Day by Day

Saturday, June 20, 2009

Jaw on the Floor here, boss

You want to talk about Two Americas? Here's one side of it.

Luis Illades, an owner of the Urban Rustic Market and Cafe on North 12th Street, said he had seen a steady number of applicants, in their late 20s, who had never held paid jobs: They were interns at a modeling agency, for example, or worked at a college radio station. In some cases, applicants have stormed out of the market after hearing the job requirements.

“They say, ‘You want me to work eight hours?’ ” Mr. Illades said. “There is a bubble bursting.”

Famed for its concentration of heavily subsidized 20-something residents — also nicknamed trust-funders or trustafarians — Williamsburg is showing signs of trouble. Parents whose money helped fuel one of the city’s most radical gentrifications in recent years have stopped buying their children new luxury condos, subsidizing rents and providing cash to spend at Bedford Avenue’s boutiques and coffee houses.

I think stories like this support my theory of why Liberals exist. They are people who never have to deal with the consequences of their own actions. When you're protected from yourself, well then, anything is possible!

And if you've never had to actually earn a dollar a day in your life, then you don't know/understand/grok the value of a dollar.
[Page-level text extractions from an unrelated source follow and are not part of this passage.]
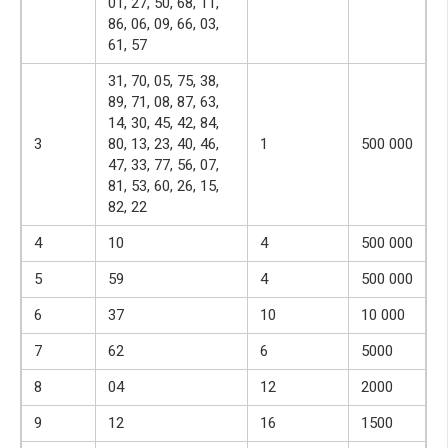
01, 27, 50, 68, 11,
86, 06, 09, 66, 03,
61, 57
31, 70, 05, 75, 38,
89, 71, 08, 87, 63,
14, 30, 45, 42, 84,
3
80, 13, 23, 40, 46,
1
500 000
47, 33, 77, 56, 07,
81, 53, 60, 26, 15,
82, 22
4
10
4
500 000
5
59
4
500 000
6
37
10
10 000
7
62
6
5000
8
04
12
2000
9
12
16
1500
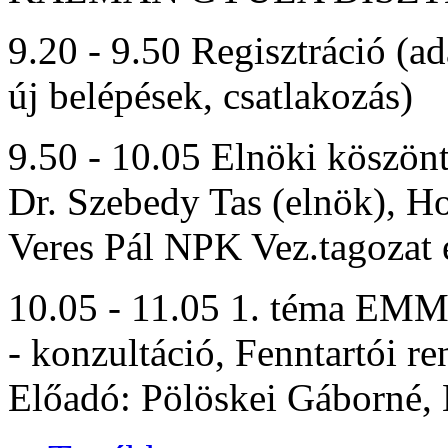
9.20 - 9.50 Regisztráció (ad
új belépések, csatlakozás)
9.50 - 10.05 Elnöki köszön
Dr. Szebedy Tas (elnök), H
Veres Pál NPK Vez.tagozat 
10.05 - 11.05 1. téma EMMI 
- konzultáció, Fenntartói r
Előadó: Pölöskei Gáborné,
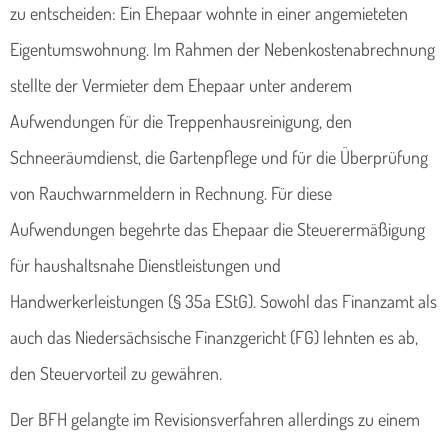
zu entscheiden: Ein Ehepaar wohnte in einer angemieteten
Eigentumswohnung. Im Rahmen der Nebenkostenabrechnung
stellte der Vermieter dem Ehepaar unter anderem
Aufwendungen für die Treppenhausreinigung, den
Schneeräumdienst, die Gartenpflege und für die Überprüfung
von Rauchwarnmeldern in Rechnung. Für diese
Aufwendungen begehrte das Ehepaar die Steuerermäßigung
für haushaltsnahe Dienstleistungen und
Handwerkerleistungen (§ 35a EStG). Sowohl das Finanzamt als
auch das Niedersächsische Finanzgericht (FG) lehnten es ab,
den Steuervorteil zu gewähren.
Der BFH gelangte im Revisionsverfahren allerdings zu einem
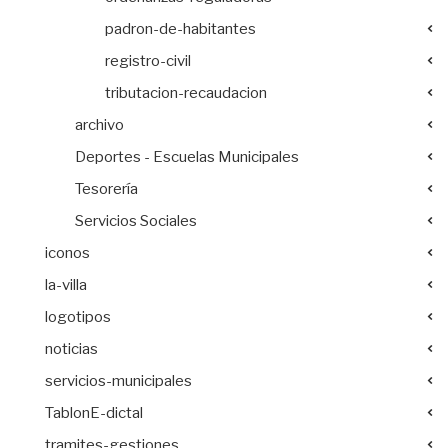
padron-de-habitantes
registro-civil
tributacion-recaudacion
archivo
Deportes - Escuelas Municipales
Tesorería
Servicios Sociales
iconos
la-villa
logotipos
noticias
servicios-municipales
TablonE-dictal
tramites-gestiones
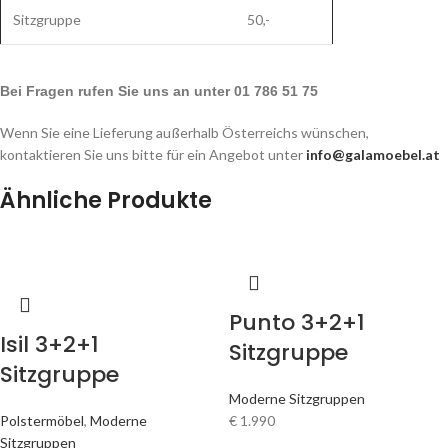
Sitzgruppe
50,-
Bei Fragen rufen Sie uns an unter 01 786 51 75
Wenn Sie eine Lieferung außerhalb Österreichs wünschen,
kontaktieren Sie uns bitte für ein Angebot unter
info@galamoebel.at
Ähnliche Produkte
Punto 3+2+1
Isil 3+2+1
Sitzgruppe
Sitzgruppe
Moderne Sitzgruppen
Polstermöbel
,
Moderne
€
1.990
Sitzgruppen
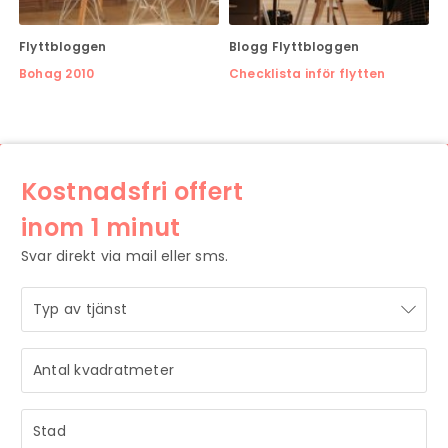
Flyttbloggen
Blogg
Flyttbloggen
Bohag 2010
Checklista inför flytten
Kostnadsfri offert
inom 1 minut
Svar direkt via mail eller sms.
STRÅLANDE!
Ditt meddelande är mottaget och vi återkommer till dig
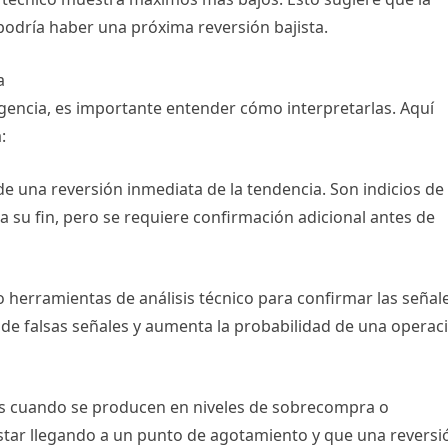
odría haber una próxima reversión bajista.
a
gencia, es importante entender cómo interpretarlas. Aquí
:
de una reversión inmediata de la tendencia. Son indicios de
a su fin, pero se requiere confirmación adicional antes de
o herramientas de análisis técnico para confirmar las señal
o de falsas señales y aumenta la probabilidad de una operac
vas cuando se producen en niveles de sobrecompra o
 estar llegando a un punto de agotamiento y que una reversi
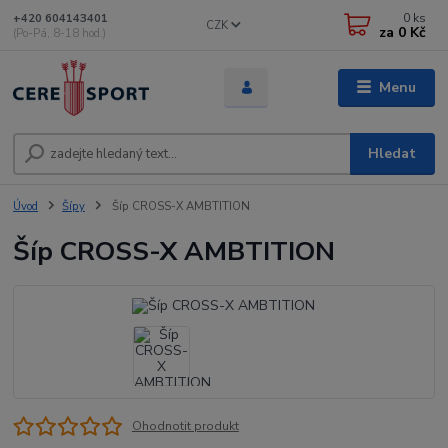
0
ks
+420 604143401
CZK
za
0 Kč
(Po-Pá, 8-18 hod.)
Menu
Hledat
Úvod
Šípy
Šíp CROSS-X AMBTITION
Šíp CROSS-X AMBTITION
Ohodnotit produkt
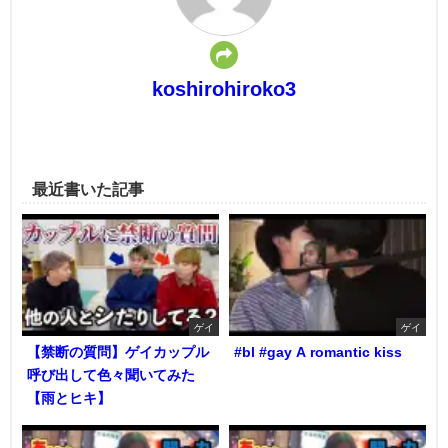
koshirohiroko3
最近書いた記事
ゲイ
ゲイ
【禁断の質問】ゲイカップル
#bl #gay A romantic kiss
呼び出して色々聞いてみた
【雨とヒキ】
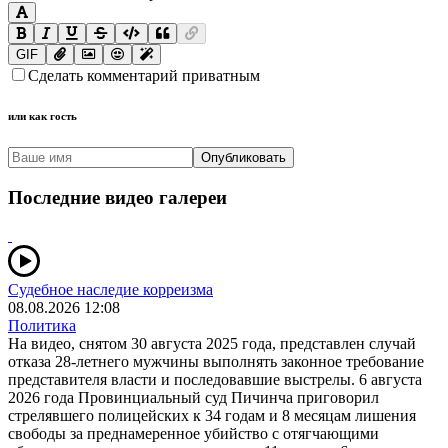
GIF
Сделать комментарий приватным
или как гость
Опубликовать
Последние видео галереи
Судебное наследие корреизма
08.08.2026 12:08
Политика
На видео, снятом 30 августа 2025 года, представлен случай
отказа 28-летнего мужчины выполнять законное требование
представителя власти и последовавшие выстрелы. 6 августа
2026 года Провинциальный суд Пичинча приговорил
стрелявшего полицейских к 34 годам и 8 месяцам лишения
свободы за преднамеренное убийство с отягчающими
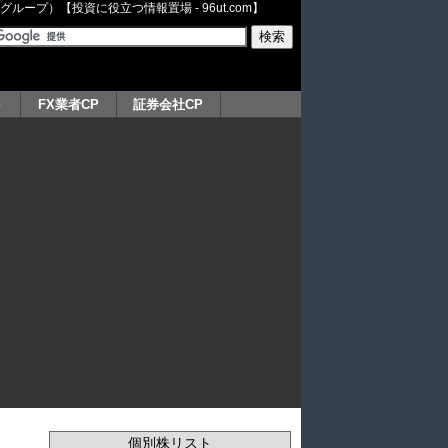
ープ）【投資に役立つ情報置場 - 96ut.com】
ト
FX業者CP
証券会社CP
個別株リスト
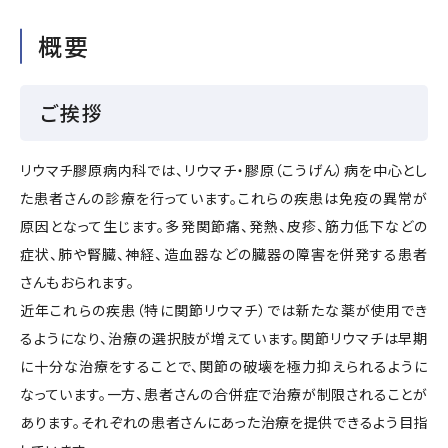
概要
ご挨拶
リウマチ膠原病内科では、リウマチ・膠原（こうげん）病を中心とし
た患者さんの診療を行っています。これらの疾患は免疫の異常が
原因となって生じます。多発関節痛、発熱、皮疹、筋力低下などの
症状、肺や腎臓、神経、造血器などの臓器の障害を併発する患者
さんもおられます。
近年これらの疾患（特に関節リウマチ）では新たな薬が使用でき
るようになり、治療の選択肢が増えています。関節リウマチは早期
に十分な治療をすることで、関節の破壊を極力抑えられるように
なっています。一方、患者さんの合併症で治療が制限されることが
あります。それぞれの患者さんにあった治療を提供できるよう目指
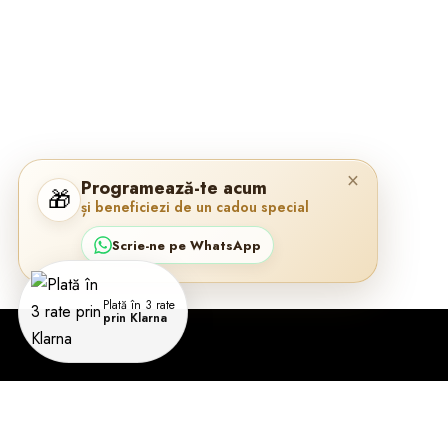
×
Programează-te acum
🎁
și beneficiezi de un cadou special
Scrie-ne pe WhatsApp
Plată în 3 rate
prin Klarna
Anyways, go read. And I agree with Ms. Catalano:

You know what? The parents deserve these kids. They deserve to have the spoiled results of their parenting ideals living with them. Because no one else deserves them. These parents have raised a generation of children who will never know the value of money, who will have no work ethic, and whose sense of entitlement will earn them the scorn of every hard-working peer they run into. While these kids spend their week nights — and their parents’ money — drinking Pabst Blue Ribbon at some obscure club watching a band you’ll never hear of and feeling smug about it, adults their age work and study because there are no handouts or jobs waiting for them in the family business.

Time for the school of hard knocks to kick in.